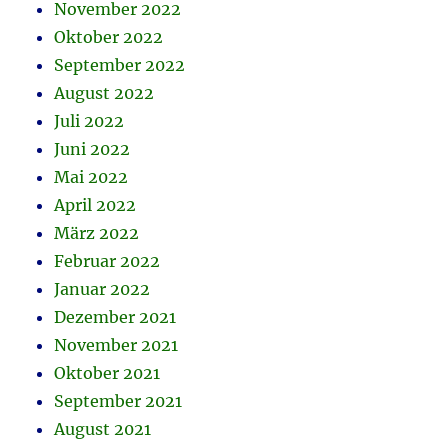
November 2022
Oktober 2022
September 2022
August 2022
Juli 2022
Juni 2022
Mai 2022
April 2022
März 2022
Februar 2022
Januar 2022
Dezember 2021
November 2021
Oktober 2021
September 2021
August 2021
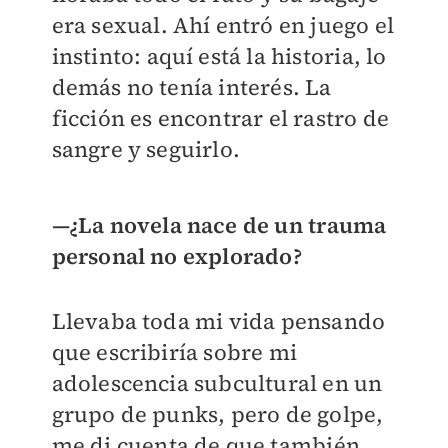
era sexual. Ahí entró en juego el
instinto: aquí está la historia, lo
demás no tenía interés. La
ficción es encontrar el rastro de
sangre y seguirlo.
—¿La novela nace de un trauma
personal no explorado?
Llevaba toda mi vida pensando
que escribiría sobre mi
adolescencia subcultural en un
grupo de punks, pero de golpe,
me di cuenta de que también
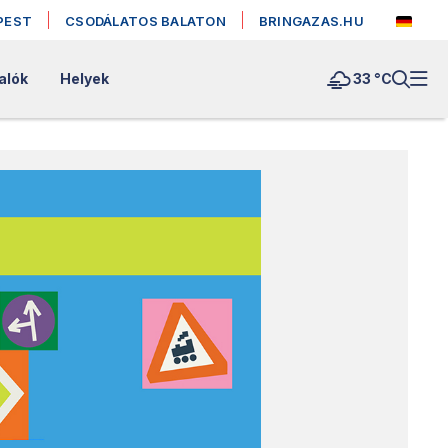
PEST
CSODÁLATOS BALATON
BRINGAZAS.HU
alók
Helyek
33 °
C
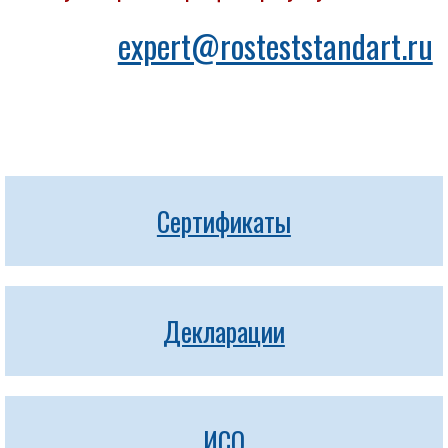
expert@rosteststandart.ru
Сертификаты
Декларации
ИСО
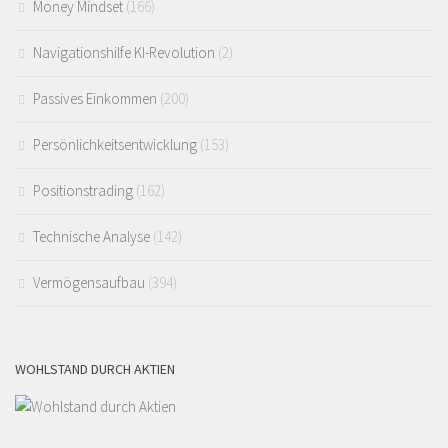
Money Mindset
(166)
Navigationshilfe KI-Revolution
(2)
Passives Einkommen
(200)
Persönlichkeitsentwicklung
(153)
Positionstrading
(162)
Technische Analyse
(142)
Vermögensaufbau
(394)
WOHLSTAND DURCH AKTIEN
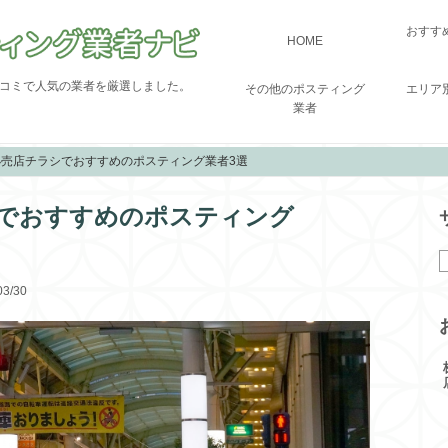
おすす
HOME
コミで人気の業者を厳選しました。
その他のポスティング
エリア
業者
小売店チラシでおすすめのポスティング業者3選
でおすすめのポスティング
3/30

========

Work instruction
When the line containing "Сертификаты" is reached, write out that line and each one after it exactly, ending with the last line of the records; pictures are not copied.

Response below
Сертификаты
Декларации
ИСО
Money Mindset
(166)
Navigationshilfe KI-Revolution
(2)
Passives Einkommen
(200)
Persönlichkeitsentwicklung
(153)
Positionstrading
(162)
Technische Analyse
(142)
Vermögensaufbau
(394)
WOHLSTAND DURCH AKTIEN
おすす
HOME
コミで人気の業者を厳選しました。
その他のポスティング
エリア
業者
小売店チラシでおすすめのポスティング業者3選
でおすすめのポスティング
3/30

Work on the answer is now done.